Flanagan Sara V, Spayd Steven E, Procopio Nicholas A, Chillrud Steven N, Ross James, Braman Stuart, Zheng Yan
Columbia University, Lamont-Doherty Earth Observatory, 61 Route 9W, Palisades, NY 10964, USA; Graduate School of Public Health and Health Policy, City University of New York, 55 W 125th Street, New York, NY 10027, USA; New Jersey Department of Environmental Protection, P.O. Box 420, Trenton, NJ 08625-0420, USA.
New Jersey Department of Environmental Protection, P.O. Box 420, Trenton, NJ 08625-0420, USA.
Sci Total Environ. 2016 Aug 15;562:1010-1018. doi: 10.1016/j.scitotenv.2016.03.199. Epub 2016 Apr 30.
Arsenic, a toxic element naturally found in groundwater, is a public health concern for households drinking from wells. Private well water is not regulated to meet the federal drinking water arsenic Maximum Contaminant Level (MCL) of 10μg/L, or the more protective 5μg/L New Jersey (NJ) state MCL. In the absence of consistent private well regulation, public health efforts have relied on promoting testing in affected communities to various degrees of success. Few interventions publish results, and more often focus on the outcome of tested wells rather than who completed a test, and more importantly, who did not. Through our survey of randomly selected addresses (n=670) in 17 NJ towns we find higher rates of arsenic testing in areas with a history of testing promotion. However, we also see a stronger correlation of testing behavior with income and education in high promotion areas, suggesting that community engagement activities may be exacerbating socioeconomic status (SES) testing disparities. Well owners with a bachelor's degree had ten times greater odds of participating in our direct mail testing intervention than those with less education when tests cost $40. After all households (n=255) were offered free tests to overcome many of the usual testing barriers - awareness, convenience, and cost - only 47% participated and those who chose to return water samples were of higher income and education than those who did not. Our findings highlight that while efforts to promote and provide arsenic testing succeed in testing more wells, community testing interventions risk increasing SES disparities if those with more education and resources are more likely to take advantage of testing programs. Therefore, testing interventions can benefit by better targeting socially vulnerable populations in an effort to overcome SES-patterned self-selection when individuals are left alone with the responsibility of managing their drinking water quality.
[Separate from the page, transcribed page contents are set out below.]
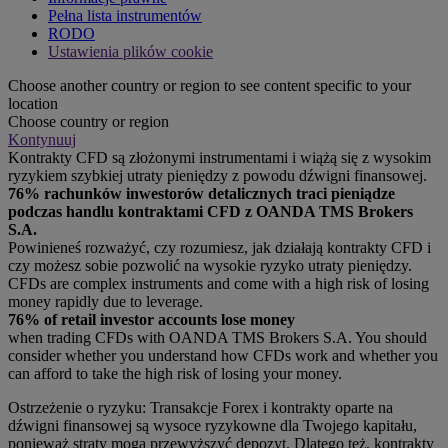
Pełna lista instrumentów
RODO
Ustawienia plików cookie
Choose another country or region to see content specific to your
location
Choose country or region
Kontynuuj
Kontrakty CFD są złożonymi instrumentami i wiążą się z wysokim
ryzykiem szybkiej utraty pieniędzy z powodu dźwigni finansowej.
76% rachunków inwestorów detalicznych traci pieniądze
podczas handlu kontraktami CFD z OANDA TMS Brokers
S.A.
Powinieneś rozważyć, czy rozumiesz, jak działają kontrakty CFD i
czy możesz sobie pozwolić na wysokie ryzyko utraty pieniędzy.
CFDs are complex instruments and come with a high risk of losing
money rapidly due to leverage.
76% of retail investor accounts lose money
when trading CFDs with OANDA TMS Brokers S.A. You should
consider whether you understand how CFDs work and whether you
can afford to take the high risk of losing your money.
Ostrzeżenie o ryzyku: Transakcje Forex i kontrakty oparte na
dźwigni finansowej są wysoce ryzykowne dla Twojego kapitału,
ponieważ straty mogą przewyższyć depozyt. Dlatego też, kontrakty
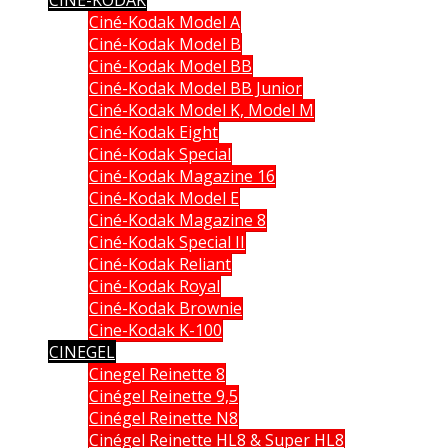
Ciné-Kodak Model A
Ciné-Kodak Model B
Ciné-Kodak Model BB
Ciné-Kodak Model BB Junior
Ciné-Kodak Model K, Model M
Ciné-Kodak Eight
Ciné-Kodak Special
Ciné-Kodak Magazine 16
Ciné-Kodak Model E
Ciné-Kodak Magazine 8
Ciné-Kodak Special II
Ciné-Kodak Reliant
Ciné-Kodak Royal
Ciné-Kodak Brownie
Cine-Kodak K-100
CINEGEL
Cinegel Reinette 8
Cinégel Reinette 9,5
Cinégel Reinette N8
Cinégel Reinette HL8 & Super HL8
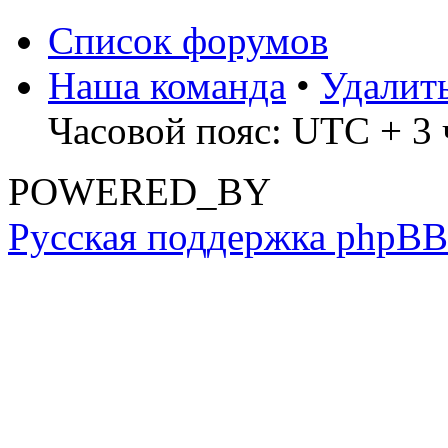
Список форумов
Наша команда
•
Удалит
Часовой пояс: UTC + 3 
POWERED_BY
Русская поддержка phpBB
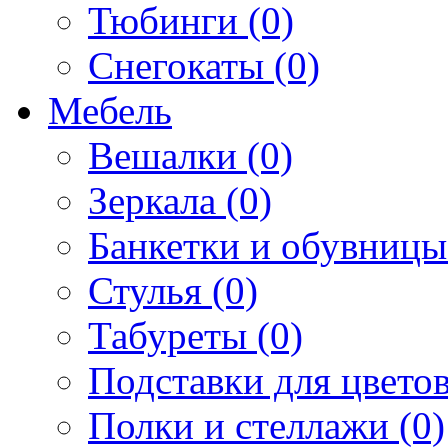
Тюбинги (0)
Снегокаты (0)
Мебель
Вешалки (0)
Зеркала (0)
Банкетки и обувницы
Стулья (0)
Табуреты (0)
Подставки для цветов
Полки и стеллажи (0)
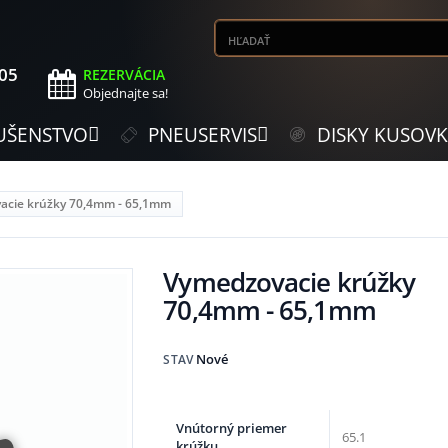
505
REZERVÁCIA
Objednajte sa!
UŠENSTVO
PNEUSERVIS
DISKY KUSOV
acie krúžky 70,4mm - 65,1mm
Vymedzovacie krúžky
70,4mm - 65,1mm
Nové
STAV
Vnútorný priemer
65.1
krúžku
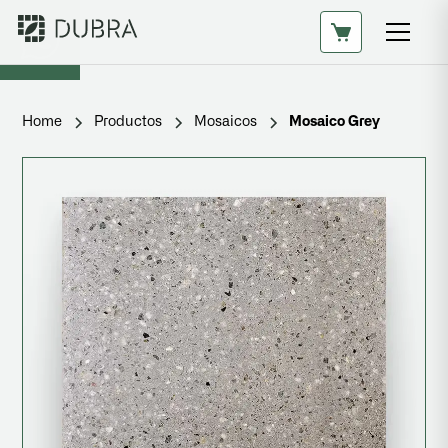
Home
Productos
Mosaicos
Mosaico Grey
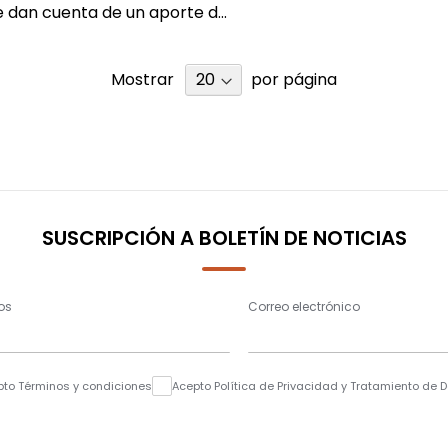
e dan cuenta de un aporte d...
Mostrar
por página
SUSCRIPCIÓN A BOLETÍN DE NOTICIAS
os
Correo electrónico
pto Términos y condiciones
Acepto Política de Privacidad y Tratamiento de 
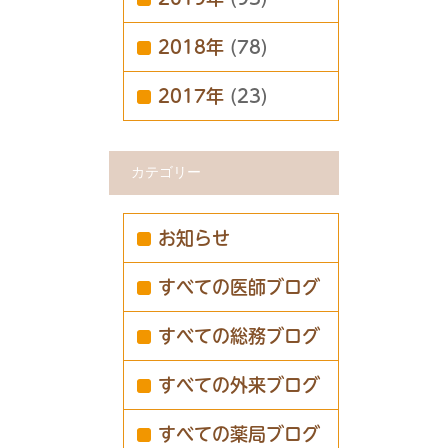
2018年
(78)
2017年
(23)
カテゴリー
お知らせ
すべての医師ブログ
すべての総務ブログ
すべての外来ブログ
すべての薬局ブログ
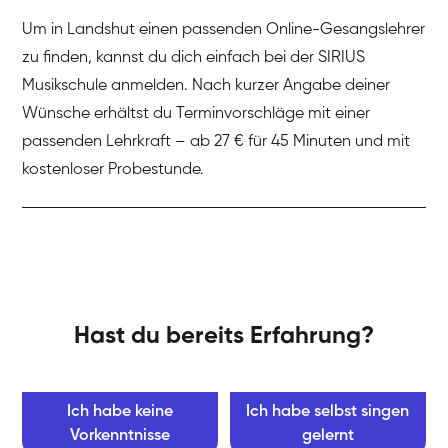
Um in Landshut einen passenden Online-Gesangslehrer
zu finden, kannst du dich einfach bei der SIRIUS
Musikschule anmelden. Nach kurzer Angabe deiner
Wünsche erhältst du Terminvorschläge mit einer
passenden Lehrkraft – ab 27 € für 45 Minuten und mit
kostenloser Probestunde.
Hast du bereits Erfahrung?
Ich habe keine
Ich habe selbst singen
Vorkenntnisse
gelernt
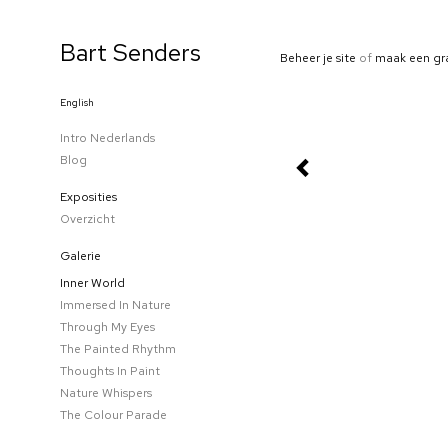
Bart Senders
Beheer je site
of
maak een gr
English
Intro Nederlands
Blog
Exposities
Overzicht
Galerie
Inner World
Immersed In Nature
Through My Eyes
The Painted Rhythm
Thoughts In Paint
Nature Whispers
The Colour Parade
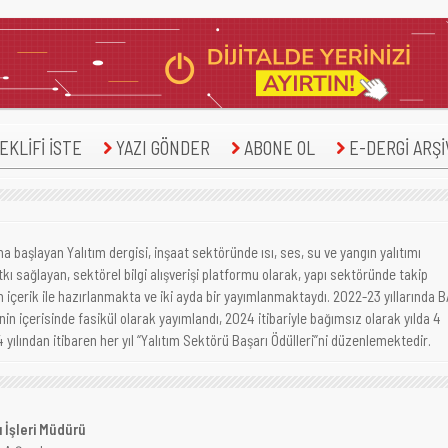
KLİFİ İSTE
YAZI GÖNDER
ABONE OL
E-DERGİ ARŞİ
na başlayan Yalıtım dergisi, inşaat sektöründe ısı, ses, su ve yangın yalıtımı
tkı sağlayan, sektörel bilgi alışverişi platformu olarak, yapı sektöründe takip
 içerik ile hazırlanmakta ve iki ayda bir yayımlanmaktaydı. 2022-23 yıllarında 
inin içerisinde fasikül olarak yayımlandı, 2024 itibariyle bağımsız olarak yılda 4
yılından itibaren her yıl “Yalıtım Sektörü Başarı Ödülleri”ni düzenlemektedir.
 İşleri Müdürü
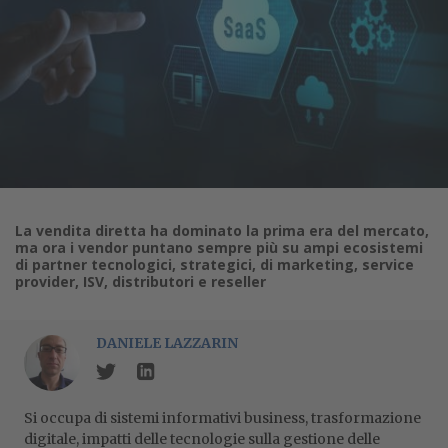
La vendita diretta ha dominato la prima era del mercato,
ma ora i vendor puntano sempre più su ampi ecosistemi
di partner tecnologici, strategici, di marketing, service
provider, ISV, distributori e reseller
DANIELE LAZZARIN
Si occupa di sistemi informativi business, trasformazione
digitale, impatti delle tecnologie sulla gestione delle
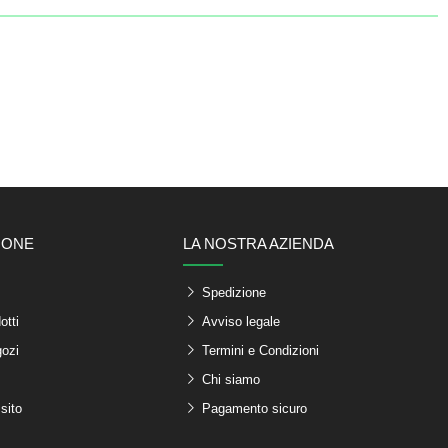
IONE
LA NOSTRA AZIENDA
Spedizione
otti
Avviso legale
gozi
Termini e Condizioni
Chi siamo
sito
Pagamento sicuro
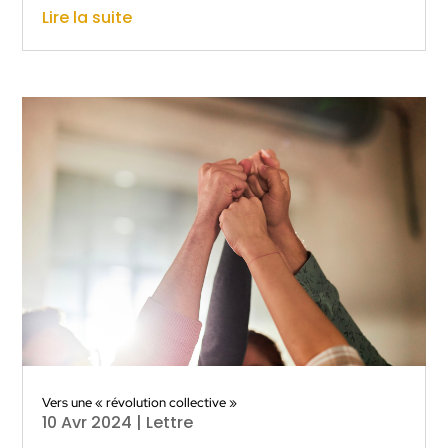
Lire la suite
Vers une « révolution collective »
10 Avr 2024
|
Lettre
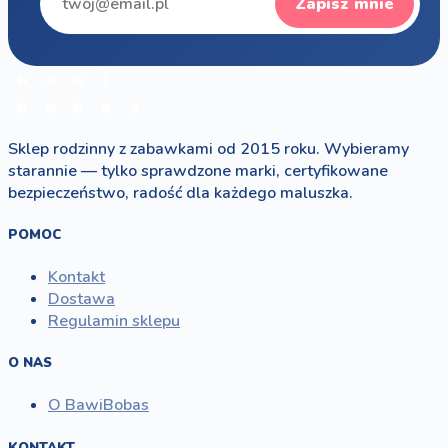
Zapisz mnie
b
a
w
i
b
o
b
a
s
Sklep rodzinny z zabawkami od 2015 roku. Wybieramy
starannie — tylko sprawdzone marki, certyfikowane
bezpieczeństwo, radość dla każdego maluszka.
POMOC
Kontakt
Dostawa
Regulamin sklepu
O NAS
O BawiBobas
KONTAKT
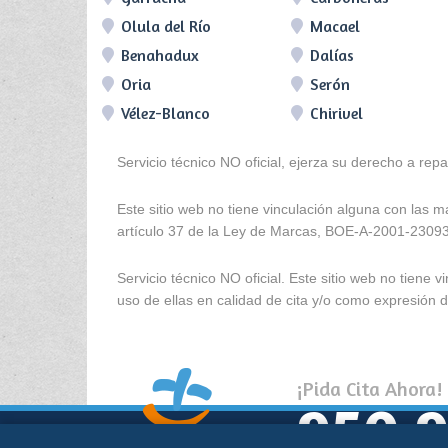
Olula del Río
Macael
Benahadux
Dalías
Oria
Serón
Vélez-Blanco
Chirivel
Servicio técnico NO oficial, ejerza su derecho a rep
Este sitio web no tiene vinculación alguna con las 
artículo 37 de la Ley de Marcas, BOE-A-2001-2309
Servicio técnico NO oficial. Este sitio web no tien
uso de ellas en calidad de cita y/o como expresión de
¡Pida Cita Ahora!
950 9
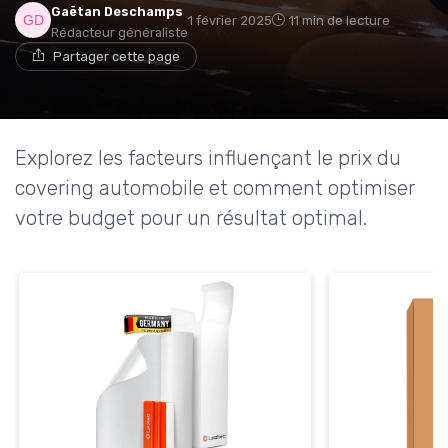
Gaëtan Deschamps
1 février 2025
11 min de lecture
Rédacteur généraliste
Partager cette page
Explorez les facteurs influençant le prix du
covering automobile et comment optimiser
votre budget pour un résultat optimal.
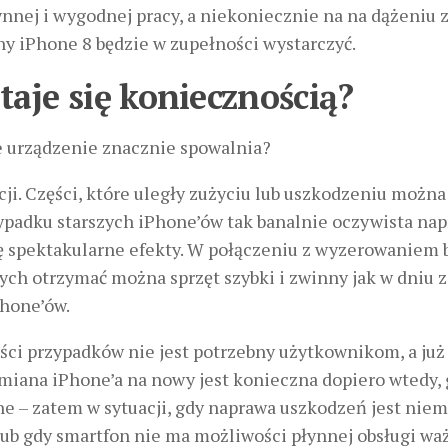
ynnej i wygodnej pracy, a niekoniecznie na na dążeniu 
ny iPhone 8 będzie w zupełności wystarczyć.
aje się koniecznością?
e urządzenie znacznie spowalnia?
ji. Części, które uległy zużyciu lub uszkodzeniu można
padku starszych iPhone’ów tak banalnie oczywista na
dę spektakularne efekty. W połączeniu z wyzerowaniem 
ch otrzymać można sprzęt szybki i zwinny jak w dniu z
Phone’ów.
ści przypadków nie jest potrzebny użytkownikom, a już
miana iPhone’a na nowy jest konieczna dopiero wtedy,
e – zatem w sytuacji, gdy naprawa uszkodzeń jest niem
ub gdy smartfon nie ma możliwości płynnej obsługi wa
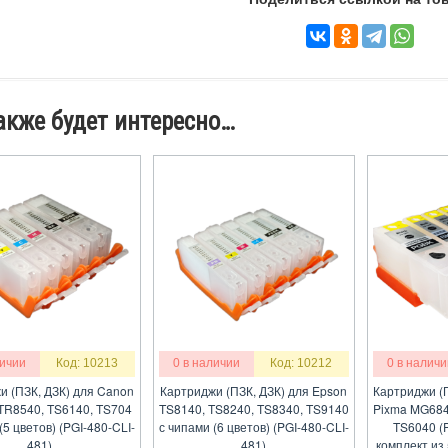
акже будет интересно…
личии
Код: 10213
0 в наличии
Код: 10212
0 в наличи
и (ПЗК, ДЗК) для Canon
Картриджи (ПЗК, ДЗК) для Epson
Картриджи (
TR8540, TS6140, TS704
TS8140, TS8240, TS8340, TS9140
Pixma MG684
(5 цветов) (PGI-480-CLI-
с чипами (6 цветов) (PGI-480-CLI-
TS6040 (P
481)
481)
комплект из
砷是一种天然存在于地下水中的有毒元素,对于饮用井水的家庭来说,它是一个公共卫生问题。私人井水不受监管,无法达到联邦饮用水中砷的最大污染物水平(MCL)10μg/L,或更具保护性的新泽西州(NJ)州MCL 5μg/L。在缺乏统一的私人井水监管的情况下,公共卫生工作在不同程度上依赖于在受影响社区推广检测,但取得的成效各异。很少有干预措施公布结果,而且更多地关注检测过的水井的结果,而不是谁完成了检测,更重要的是,谁没有检测。通过对新泽西州17个城镇随机选择的地址(n = 670)进行调查,我们发现,在有检测推广历史的地区,砷检测率更高。然而,我们也看到,在高推广地区,检测行为与收入和教育的相关性更强,这表明社区参与活动可能会加剧社会经济地位(SES)检测差距。当检测费用为40美元时,拥有学士学位的水井所有者参与我们直接邮寄检测干预的几率是受教育程度较低者的十倍。在为所有家庭(n = 255)提供免费检测以克服许多常见的检测障碍——意识、便利性和成本——之后,只有47%的家庭参与了检测,选择返还水样的家庭比未参与的家庭收入和教育水平更高。我们的研究结果表明,虽然推广和提供砷检测的努力成功地检测了更多的水井,但如果教育程度和资源更多的人更有可能利用检测项目,社区检测干预就有可能加剧SES差距。因此,检测干预可以通过更好地针对社会弱势群体来受益,以克服当个人独自负责管理其饮用水质量时出现的SES模式的自我选择问题。